Portuguese translation

Adopted by the 48th WMA General Assembly, Somerset West, South Africa, October 1996,
revised by the 58th WMA General Assembly, Copenhagen, Denmark, October 2007
And reaffirmed with minor revision by the 207th WMA Council session, Chicago, United States, October 2017

 

PREAMBLE

The WMA recognizes that unwanted pregnancies and pregnancies that are too closely spaced can have a serious adverse effect on the health of a woman and of her children. These adverse effects can include the premature deaths of women. Existing children in the family can also suffer starvation, neglect or abandonment resulting in their death or impaired health, when families are unable to provide for all their children. Social functioning and the ability to reach their full potential can also be impaired.

The WMA recalls its Declaration of Ottawa on Child Health, and supports the universal health rights of all children worldwide.

The WMA recognizes the benefits for women who are able to control their fertility. They should be helped to make such choices themselves, as well as in discussion with their partners. The ability to do so by choice and not chance is a principal component of women’s physical and mental health and social well-being.

Access to adequate fertility control methods is not universal; many of the poorest women in the world have the least access. Knowledge about how their bodies work, information on how to control their fertility and the materials necessary to make those choices are universal and basic human rights for all women.

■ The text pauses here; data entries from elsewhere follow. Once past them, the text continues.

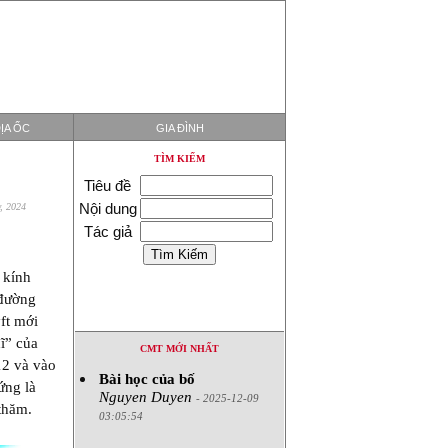
ỊA ỐC
GIA ĐÌNH
TÌM KIẾM
Tiêu đề
Nội dung
y, 2024
Tác giả
 kính
 đường
ft mới
ĩ” của
CMT MỚI NHẤT
12 và vào
Bài học của bố
ứng là
Nguyen Duyen
- 2025-12-09
thăm.
03:05:54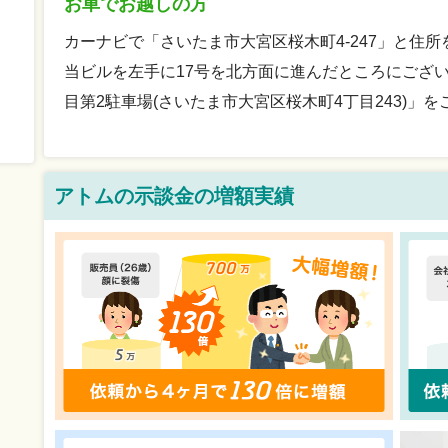
お車でお越しの方
カーナビで「さいたま市大宮区桜木町4-247」と住
当ビルを左手に17号を北方面に進んだところにござ
目第2駐車場(さいたま市大宮区桜木町4丁目243)」
アトムの示談金の増額実績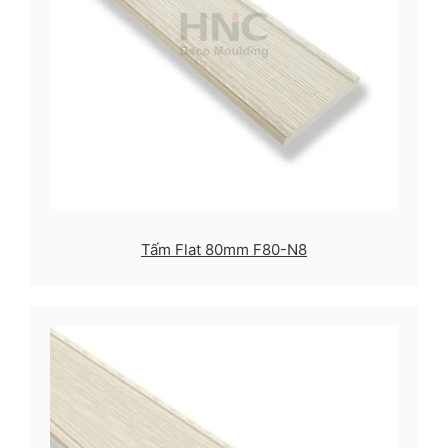
Tấm Flat 80mm F80-N8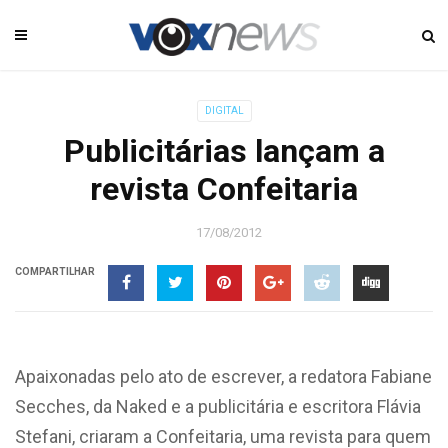
DIGITAL
Publicitárias lançam a
revista Confeitaria
17/08/2012
COMPARTILHAR
Apaixonadas pelo ato de escrever, a redatora Fabiane
Secches, da Naked e a publicitária e escritora Flávia
Stefani, criaram a Confeitaria, uma revista para quem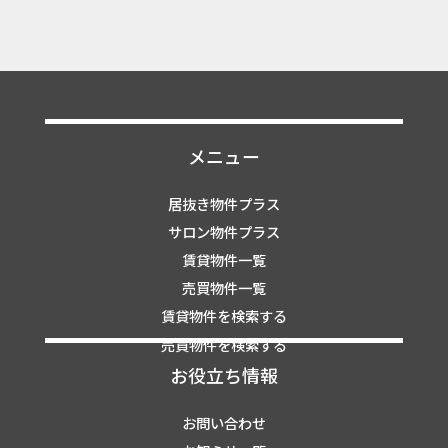
メニュー
居抜き物件プラス
サロン物件プラス
賃貸物件一覧
売買物件一覧
賃貸物件を検索する
売買物件を検索する
お役立ち情報
お問い合わせ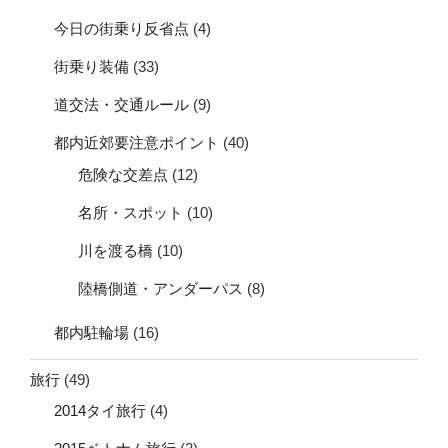
今日の街乗り反省点
(4)
街乗り装備
(33)
道交法・交通ルール
(9)
都内近郊要注意ポイント
(40)
危険な交差点
(12)
名所・スポット
(10)
川を渡る橋
(10)
陸橋側道・アンダーパス
(8)
都内駐輪場
(16)
旅行
(49)
2014タイ旅行
(4)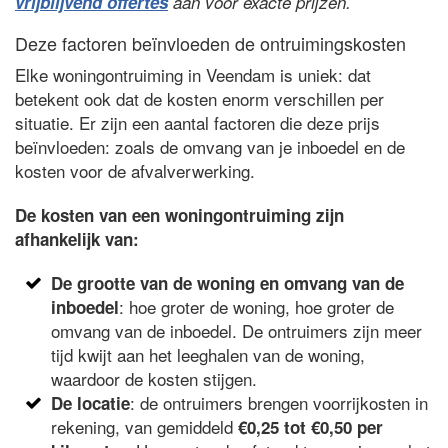
vrijblijvend offertes
aan voor exacte prijzen.
Deze factoren beïnvloeden de ontruimingskosten
Elke woningontruiming in Veendam is uniek: dat
betekent ook dat de kosten enorm verschillen per
situatie. Er zijn een aantal factoren die deze prijs
beïnvloeden: zoals de omvang van je inboedel en de
kosten voor de afvalverwerking.
De kosten van een woningontruiming zijn
afhankelijk van:
De grootte van de woning en omvang van de
: hoe groter de woning, hoe groter de
inboedel
omvang van de inboedel. De ontruimers zijn meer
tijd kwijt aan het leeghalen van de woning,
waardoor de kosten stijgen.
: de ontruimers brengen voorrijkosten in
De locatie
rekening, van gemiddeld
€0,25 tot €0,50 per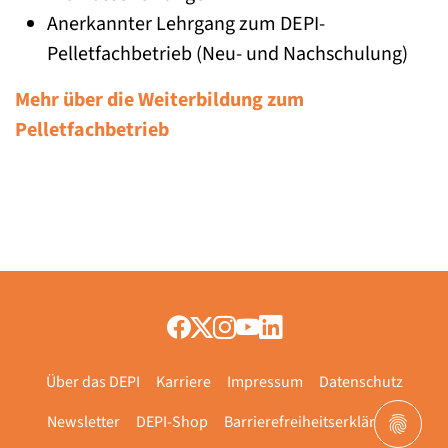
Anerkannter Lehrgang zum DEPI-
Pelletfachbetrieb (Neu- und Nachschulung)
Mehr über die Weiterbildung zum
Pelletfachbetrieb
Über das DEPI
Karriere
Impressum
Datenschutz
Newsletter
DEPI-Shop
Barrierefreiheitserklärung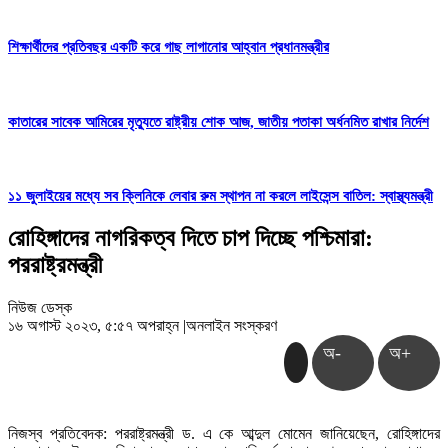
শিক্ষার্থীদের প্রতিবছর একটি করে গাছ লাগানোর আহ্বান প্রধানমন্ত্রীর
কাতারের সাবেক আমিরের মৃত্যুতে রাষ্ট্রীয় শোক আজ, জাতীয় পতাকা অর্ধনমিত রাখার নির্দেশ
১১ জুলাইয়ের মধ্যে সব ক্লিনিকে লেবার রুম স্থাপন না করলে লাইসেন্স বাতিল: স্বাস্থ্যমন্ত্রী
রোহিঙ্গাদের নাগরিকত্ব দিতে চাপ দিচ্ছে পশ্চিমারা:
পররাষ্ট্রমন্ত্রী
নিউজ ডেস্ক
১৬ অগাস্ট ২০২৩, ৫:৫৭ অপরাহ্ন
|
অনলাইন সংস্করণ
অ-
অ+
নিজস্ব প্রতিবেদক: পররাষ্ট্রমন্ত্রী ড. এ কে আব্দুল মোমেন জানিয়েছেন, রোহিঙ্গাদের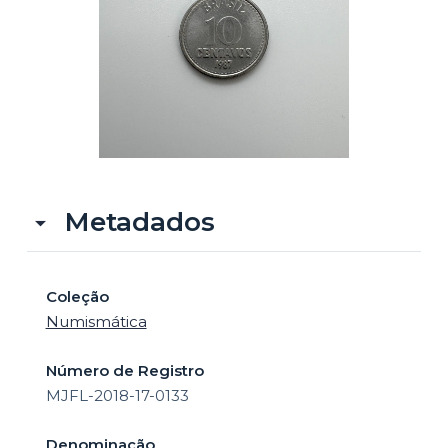
o
Metadados
Coleção
Numismática
Número de Registro
MJFL-2018-17-0133
Denominação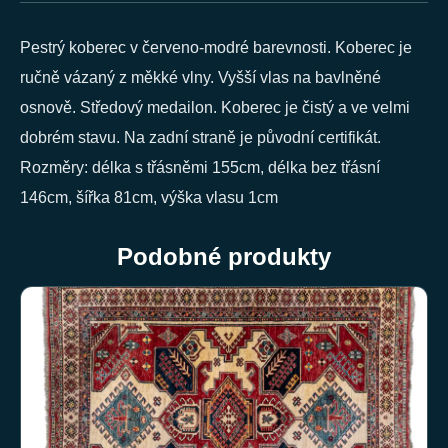
Pestrý koberec v červeno-modré barevnosti. Koberec je
ručně vázaný z měkké vlny. Vyšší vlas na bavlněné
osnově. Středový medailon. Koberec je čistý a ve velmi
dobrém stavu. Na zadní straně je původní certifikát.
Rozměry: délka s třásněmi 155cm, délka bez třásní
146cm, šířka 81cm, výška vlasu 1cm
Podobné produkty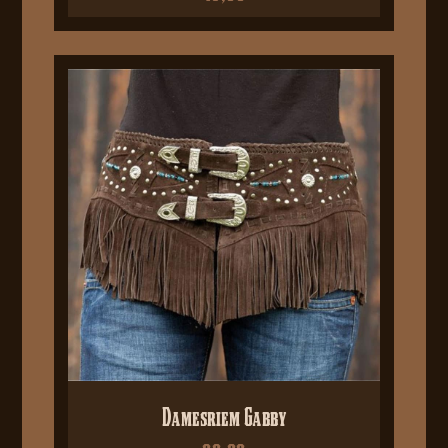
Damesriem Gabby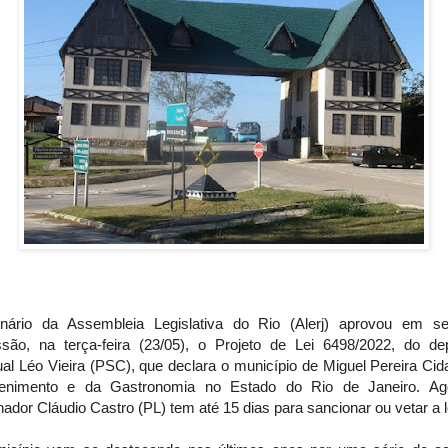
nário da Assembleia Legislativa do Rio (Alerj) aprovou em s
ssão, na terça-feira (23/05), o Projeto de Lei 6498/2022, do de
al Léo Vieira (PSC), que declara o município de Miguel Pereira Ci
tenimento e da Gastronomia no Estado do Rio de Janeiro. Ag
ador Cláudio Castro (PL) tem até 15 dias para sancionar ou vetar a l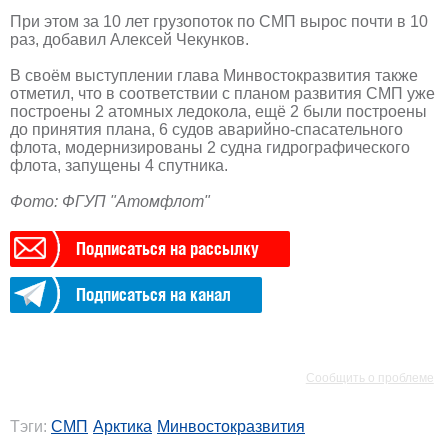
При этом за 10 лет грузопоток по СМП вырос почти в 10
раз, добавил Алексей Чекунков.
В своём выступлении глава Минвостокразвития также
отметил, что в соответствии с планом развития СМП уже
построены 2 атомных ледокола, ещё 2 были построены
до принятия плана, 6 судов аварийно-спасательного
флота, модернизированы 2 судна гидрографического
флота, запущены 4 спутника.
Фото: ФГУП "Атомфлот"
Подписаться на рассылку
Подписаться на канал
РЕКЛАМА
РЕКЛАМА
Сообщить о проблеме
Тэги:
СМП
Арктика
Минвостокразвития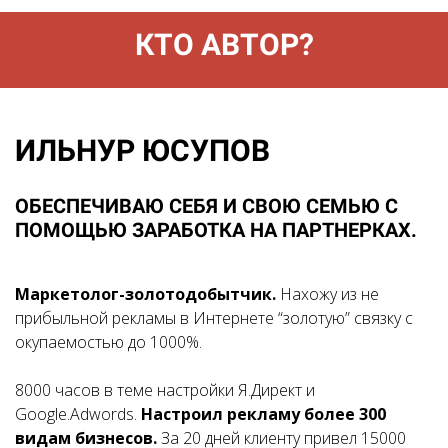
КТО АВТОР?
ИЛЬНУР ЮСУПОВ
ОБЕСПЕЧИВАЮ СЕБЯ И СВОЮ СЕМЬЮ С
ПОМОЩЬЮ ЗАРАБОТКА НА ПАРТНЕРКАХ.
Маркетолог-золотодобытчик.
Нахожу из не
прибыльной рекламы в Интернете “золотую” связку с
окупаемостью до 1000%.
8000 часов в теме настройки Я.Директ и
Google.Adwords.
Настроил рекламу более 300
видам бизнесов.
За 20 дней клиенту привел 15000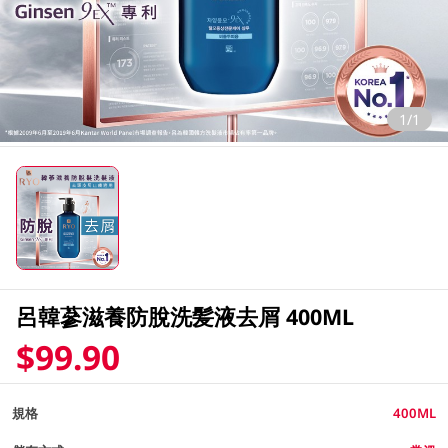
1/1
呂韓蔘滋養防脫洗髪液去屑 400ML
$99.90
規格
400ML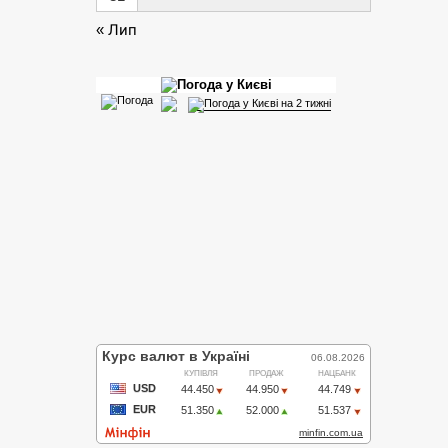
« Лип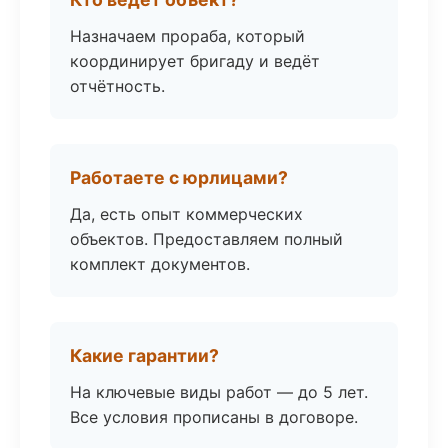
Назначаем прораба, который
координирует бригаду и ведёт
отчётность.
Работаете с юрлицами?
Да, есть опыт коммерческих
объектов. Предоставляем полный
комплект документов.
Какие гарантии?
На ключевые виды работ — до 5 лет.
Все условия прописаны в договоре.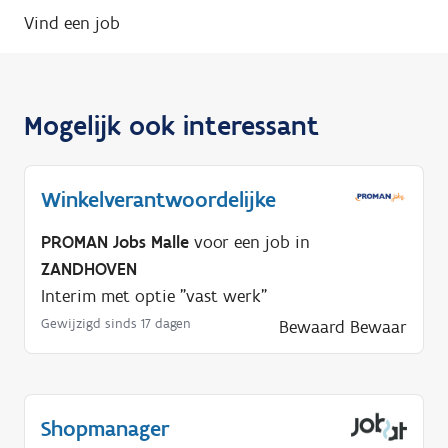
Vind een job
Mogelijk ook interessant
Winkelverantwoordelijke
PROMAN Jobs Malle
voor een job in
ZANDHOVEN
Interim met optie "vast werk"
Gewijzigd sinds 17 dagen
Bewaard
Bewaar
Shopmanager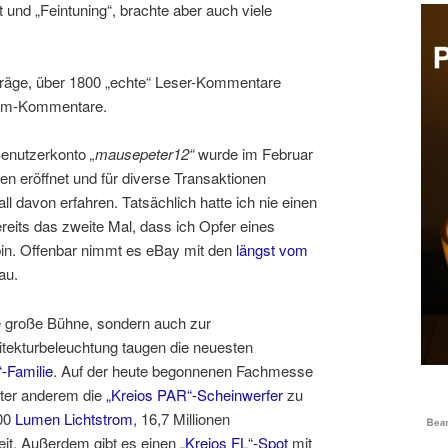
nd „Feintuning“, brachte aber auch viele
iträge, über 1800 „echte“ Leser-Kommentare
pam-Kommentare.
Benutzerkonto
„mausepeter12“
wurde im Februar
n eröffnet und für diverse Transaktionen
fall davon erfahren. Tatsächlich hatte ich nie einen
reits das zweite Mal, dass ich Opfer eines
m bin. Offenbar nimmt es eBay mit den
längst vom
au.
ie große Bühne, sondern auch zur
itekturbeleuchtung taugen die neuesten
-Familie
. Auf der heute begonnenen Fachmesse
nter anderem die
„Kreios PAR“-Scheinwerfer
zu
200
Lumen Lichtstrom
, 16,7 Millionen
it. Außerdem gibt es einen
„Kreios FL“-Spot
mit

The Sustainable Development Goals 5, target 6 calls for the “universal access to sexual and reproductive health and reproductive rights…”.

RECOMMENDATIONS

The WMA recommends that National Medical Associations:

  • Promote family planning education by working with governments, NGOs and others to provide secure and high-quality services and assistance;
  • Demand from governments to ensure that such information, materials, products and services are available without regard to nationality, creed, race, religion or socioeconomic status.